Consume serverless API endpoints from a different workspace

In this article, you learn how to configure an existing serverless API endpoint in a different workspace than the one where it was deployed.

Certain models in the model catalog can be deployed as serverless APIs. This kind of deployment provides a way to consume models as an API without hosting them on your subscription, while keeping the enterprise security and compliance that organizations need. This deployment option doesn't require quota from your subscription.

The need to consume a serverless API endpoint in a different workspace than the one that was used to create the deployment might arise in situations such as these:

  • You want to centralize your deployments in a given workspace and consume them from different workspaces in your organization.
  • You need to deploy a model in a workspace in a particular Azure region where serverless deployment for that model is available. However, you need to consume it from another region, where serverless deployment isn't available for the particular models.

Prerequisites

  • An Azure subscription with a valid payment method. Free or trial Azure subscriptions won't work. If you don't have an Azure subscription, create a paid Azure account to begin.

  • An Azure Machine Learning workspace where you want to consume the existing deployment.

  • A model deployed to a serverless API endpoint. This article assumes that you previously deployed the Meta-Llama-3-8B-Instruct model. To learn how to deploy this model as a serverless API, see Deploy models as serverless APIs.

  • You need to install the following software to work with Azure Machine Learning:

    You can use any compatible web browser to navigate Azure Machine Learning studio.

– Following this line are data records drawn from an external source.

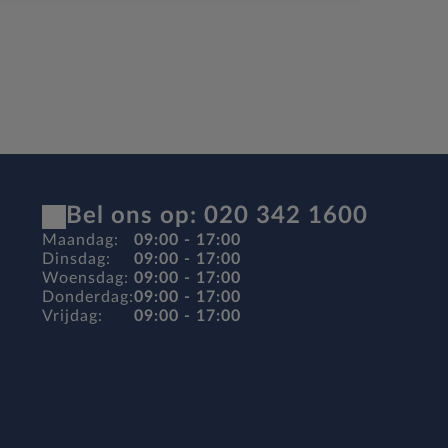
Bel ons op: 020 342 1600
Maandag:
09:00 - 17:00
Dinsdag:
09:00 - 17:00
Woensdag:
09:00 - 17:00
Donderdag:
09:00 - 17:00
Vrijdag:
09:00 - 17:00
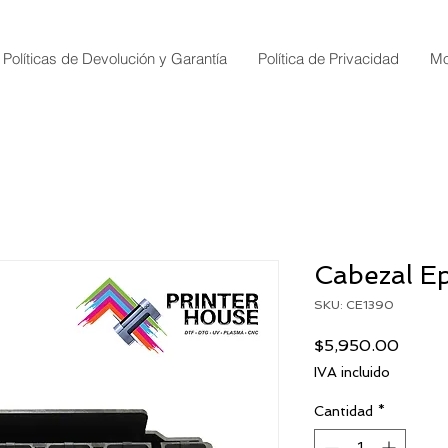
Políticas de Devolución y Garantía
Política de Privacidad
Mo
Cabezal E
SKU: CE1390
Precio
$5,950.00
IVA incluido
Cantidad
*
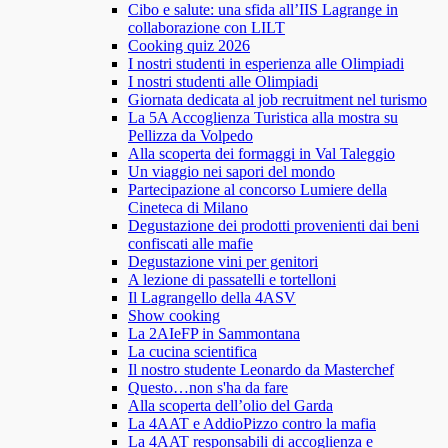
Cibo e salute: una sfida all’IIS Lagrange in
collaborazione con LILT
Cooking quiz 2026
I nostri studenti in esperienza alle Olimpiadi
I nostri studenti alle Olimpiadi
Giornata dedicata al job recruitment nel turismo
La 5A Accoglienza Turistica alla mostra su
Pellizza da Volpedo
Alla scoperta dei formaggi in Val Taleggio
Un viaggio nei sapori del mondo
Partecipazione al concorso Lumiere della
Cineteca di Milano
Degustazione dei prodotti provenienti dai beni
confiscati alle mafie
Degustazione vini per genitori
A lezione di passatelli e tortelloni
Il Lagrangello della 4ASV
Show cooking
La 2AIeFP in Sammontana
La cucina scientifica
Il nostro studente Leonardo da Masterchef
Questo…non s'ha da fare
Alla scoperta dell’olio del Garda
La 4AAT e AddioPizzo contro la mafia
La 4AAT responsabili di accoglienza e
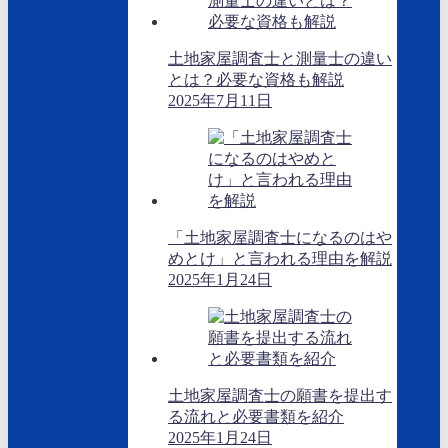
土地家屋調査士と測量士の違い
とは？必要な資格も解説
2025年7月11日
「土地家屋調査士になるのはや
めとけ」と言われる理由を解説
2025年1月24日
土地家屋調査士の願書を提出す
る流れと必要書類を紹介
2025年1月24日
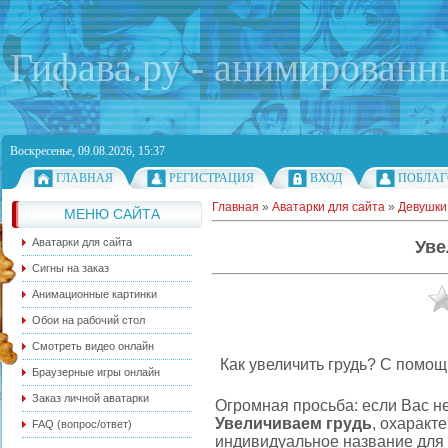
Гифава.ру - анимированн
Воскресенье, 09.08.2026, 15:37
ГЛАВНАЯ
РЕГИСТРАЦИЯ
ВХОД
ПОБЛАГ
Главная
»
Аватарки для сайта
»
Девушки 
МЕНЮ САЙТА
Аватарки для сайта
Уве
Сигны на заказ
Анимационные картинки
Обои на рабочий стол
Смотреть видео онлайн
Как увеличить грудь? С помо
Браузерные игры онлайн
Заказ личной аватарки
Огромная просьба: если Вас н
Увеличиваем грудь
, охаракт
FAQ (вопрос/ответ)
индивидуальное название для 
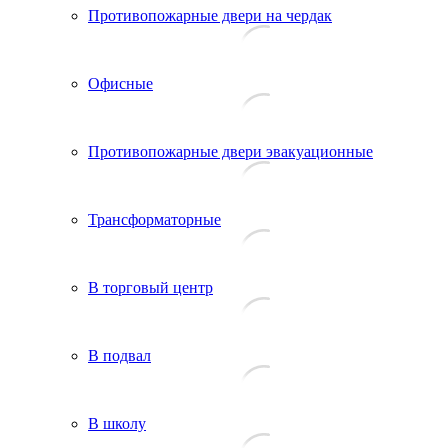
Противопожарные двери на чердак
Офисные
Противопожарные двери эвакуационные
Трансформаторные
В торговый центр
В подвал
В школу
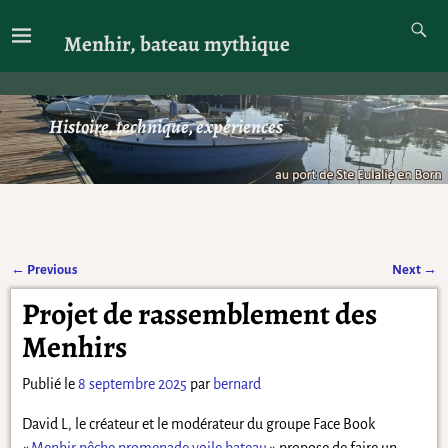
Menhir, bateau mythique
Histoire, technique, expériences
←
Previous
Next
→
Navigation des articles
Projet de rassemblement des
Menhirs
Publié le
8 septembre 2025
par
bernard
David L, le créateur et le modérateur du groupe Face Book
«
Menhir pêche promenade voile bateau
» propose de faire un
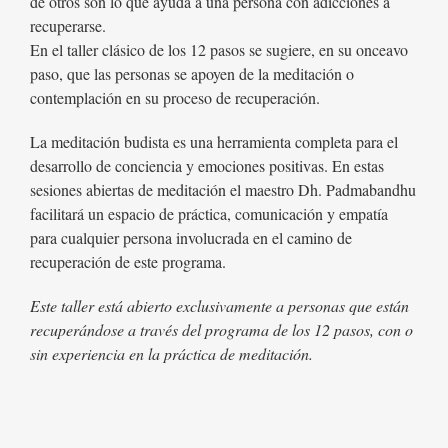
de otros son lo que ayuda a una persona con adicciones a
recuperarse.
En el taller clásico de los 12 pasos se sugiere, en su onceavo
paso, que las personas se apoyen de la meditación o
contemplación en su proceso de recuperación.
La meditación budista es una herramienta completa para el
desarrollo de conciencia y emociones positivas. En estas
sesiones abiertas de meditación el maestro Dh. Padmabandhu
facilitará un espacio de práctica, comunicación y empatía
para cualquier persona involucrada en el camino de
recuperación de este programa.
Este taller está abierto exclusivamente a personas que están
recuperándose a través del programa de los 12 pasos, con o
sin experiencia en la práctica de meditación.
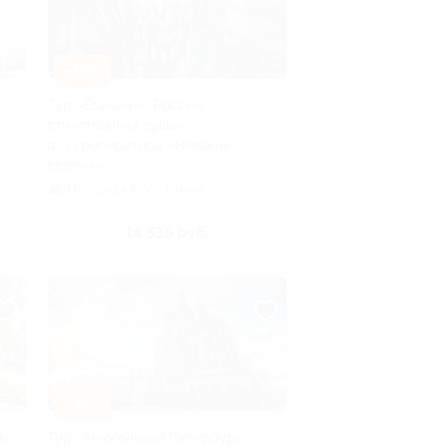
–15%
Тур «Есенин — России
стихотворная душа»
от туроператора «Невские
сезоны»
Площадь Восстания
14 535 руб.
17 100 руб.
–15%
а»
Тур «Многоликий Петербург»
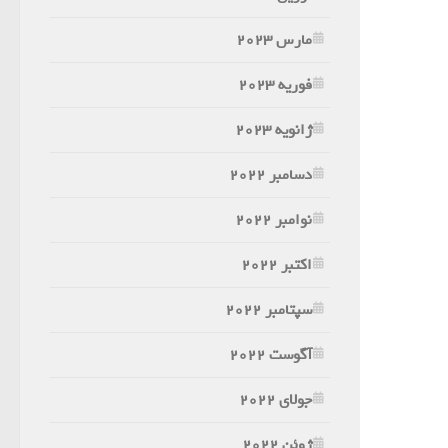
مارس 2023
فوریه 2023
ژانویه 2023
دسامبر 2022
نوامبر 2022
اکتبر 2022
سپتامبر 2022
آگوست 2022
جولای 2022
ژوئن 2022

Create a serverless API endpoint connection

Follow these steps to create a connection:

  1. Connect to the workspace where the endpoint is deployed:

    Go to Azure Machine Learning studio and navigate to the workspace where the endpoint you want to connect to is deployed.

  2. Get the endpoint's URL and credentials for the endpoint you want to connect to. In this example, you get the details for an endpoint name meta-llama3-8b-qwerty.

    1. Select Endpoints from the left sidebar.

    2. Select the Serverless endpoints tab to display the serverless API endpoints.

    3. Select the endpoint you want to connect to.

    4. On the endpoint's Details tab, copy the values for Target URI and Key.

  3. Now, connect to the workspace where you want to create the connection and consume the endpoint.

  4. Create the connection in the workspace:

    1. Go to the workspace where the connection needs to be created to.

    2. Go to the Manage section in the left navigation bar and select Connections.

    3. Select Create.

    4. Select Serverless Model.

    5. For the Target URI, paste the value you copied previously.

    6. For the Key, paste the value you copied previously.

    7. Give the connection a name, in this case meta-llama3-8b-connection.

    8. Select Add connection.

  5. At this point, the connection is available for consumption.

  6. To validate that the connection is working:

    1. From the left navigation bar of Azure Machine Learning studio, go to Authoring > Prompt flow.

    2. Select Create to create a new flow.

    3. Select Create in the Chat flow box.

    4. Give your Prompt flow a name and select Create.

    5. Select the chat node from the graph to go to the chat section.

    6. For Connection, open the dropdown list to select the connection you just created, in this case meta-llama3-8b-connection.

    7. Select Start compute session from the top navigation bar, to start a prompt flow automatic runtime.

    8. Select the Chat option. You can now send messages and get responses.